Exact reproduction is required for the lines below starting at the line with "电话 +49 39203 281 100" and ending at the line with "семинарию, где продолжил", both included. No other lines, and no pictures.
-------- EXTRACTED MATERIAL --------
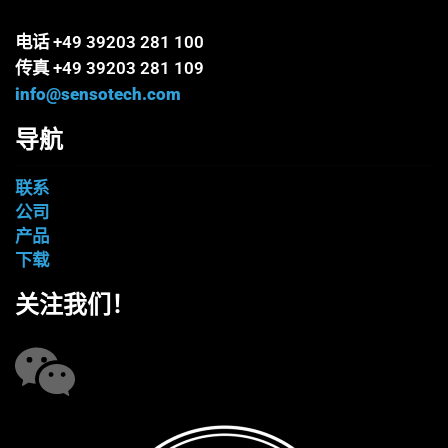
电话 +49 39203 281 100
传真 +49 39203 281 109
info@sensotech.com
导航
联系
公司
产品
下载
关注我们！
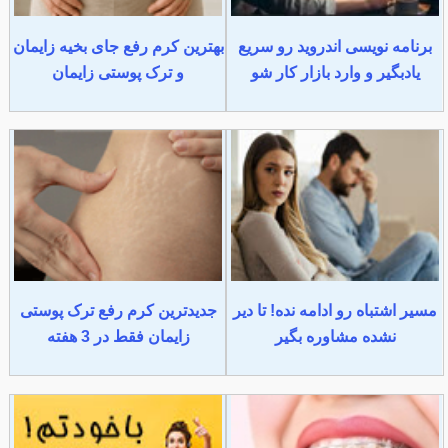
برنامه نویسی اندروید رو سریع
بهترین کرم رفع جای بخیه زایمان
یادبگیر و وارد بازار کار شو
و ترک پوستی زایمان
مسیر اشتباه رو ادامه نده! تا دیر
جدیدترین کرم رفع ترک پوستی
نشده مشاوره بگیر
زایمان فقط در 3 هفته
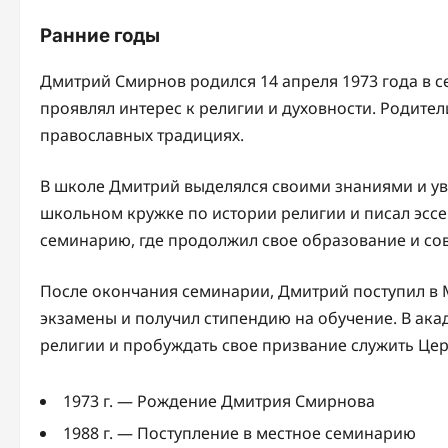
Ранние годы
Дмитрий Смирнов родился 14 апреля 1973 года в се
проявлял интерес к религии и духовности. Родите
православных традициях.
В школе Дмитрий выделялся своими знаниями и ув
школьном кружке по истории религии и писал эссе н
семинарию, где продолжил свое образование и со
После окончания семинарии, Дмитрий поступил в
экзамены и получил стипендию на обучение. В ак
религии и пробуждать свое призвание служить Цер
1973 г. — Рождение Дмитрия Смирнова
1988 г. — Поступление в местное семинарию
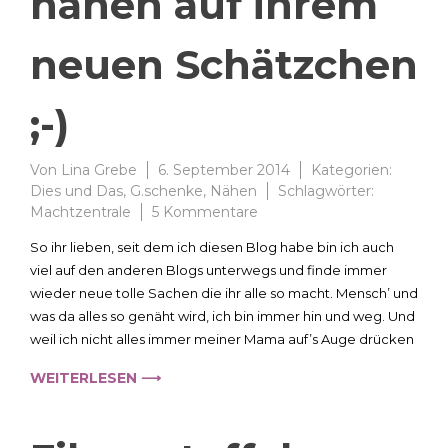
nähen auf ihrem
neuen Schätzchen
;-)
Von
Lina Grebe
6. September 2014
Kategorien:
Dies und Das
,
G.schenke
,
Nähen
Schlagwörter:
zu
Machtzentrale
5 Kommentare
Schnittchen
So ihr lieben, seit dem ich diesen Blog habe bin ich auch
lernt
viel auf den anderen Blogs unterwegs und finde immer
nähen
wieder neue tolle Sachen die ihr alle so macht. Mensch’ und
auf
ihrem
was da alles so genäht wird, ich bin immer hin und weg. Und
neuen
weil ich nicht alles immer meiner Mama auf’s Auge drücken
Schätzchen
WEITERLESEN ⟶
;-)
--------
-------- EXTRACTED MATERIAL --------
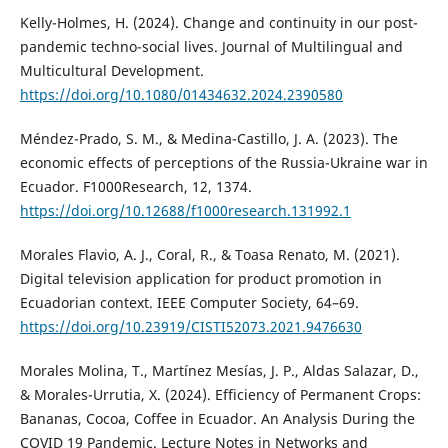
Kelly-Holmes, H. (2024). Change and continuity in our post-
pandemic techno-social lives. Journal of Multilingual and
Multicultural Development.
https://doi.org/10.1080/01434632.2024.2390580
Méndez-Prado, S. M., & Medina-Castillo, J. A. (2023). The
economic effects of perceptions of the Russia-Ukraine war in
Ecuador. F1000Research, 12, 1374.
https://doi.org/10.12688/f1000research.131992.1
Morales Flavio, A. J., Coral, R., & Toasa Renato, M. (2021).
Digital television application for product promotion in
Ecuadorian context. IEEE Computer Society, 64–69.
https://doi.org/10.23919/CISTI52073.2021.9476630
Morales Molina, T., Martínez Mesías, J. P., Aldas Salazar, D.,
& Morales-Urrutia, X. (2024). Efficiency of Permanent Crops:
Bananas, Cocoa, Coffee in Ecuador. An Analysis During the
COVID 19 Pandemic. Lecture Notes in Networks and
--------
-------- EXTRACTED MATERIAL --------
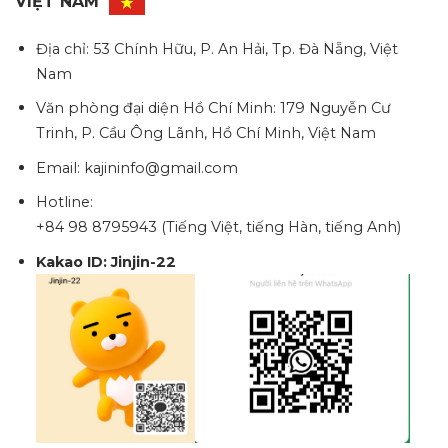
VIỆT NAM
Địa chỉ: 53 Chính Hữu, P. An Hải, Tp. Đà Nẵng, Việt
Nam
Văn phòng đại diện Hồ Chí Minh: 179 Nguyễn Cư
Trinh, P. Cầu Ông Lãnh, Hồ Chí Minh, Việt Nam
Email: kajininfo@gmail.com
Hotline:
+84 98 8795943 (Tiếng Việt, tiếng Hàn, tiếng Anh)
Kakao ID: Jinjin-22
--------
* _YOUR RESPONSE_
电话 +49 39203 281 100
传真 +49 39203 281 109
info@sensotech.com
导航
联系
公司
产品
下载
关注我们！
برنامه نویسی اندروید رو سریع
بهترین کرم رفع جای بخیه زایمان
یادبگیر و وارد بازار کار شو
و ترک پوستی زایمان
مسیر اشتباه رو ادامه نده! تا دیر
جدیدترین کرم رفع ترک پوستی
نشده مشاوره بگیر
زایمان فقط در 3 هفته
Ранние годы
Дмитрий Смирнов родился 14 апреля 1973 года в се
проявлял интерес к религии и духовности. Родите
православных традициях.
В школе Дмитрий выделялся своими знаниями и ув
школьном кружке по истории религии и писал эссе н
семинарию, где продолжил свое образование и со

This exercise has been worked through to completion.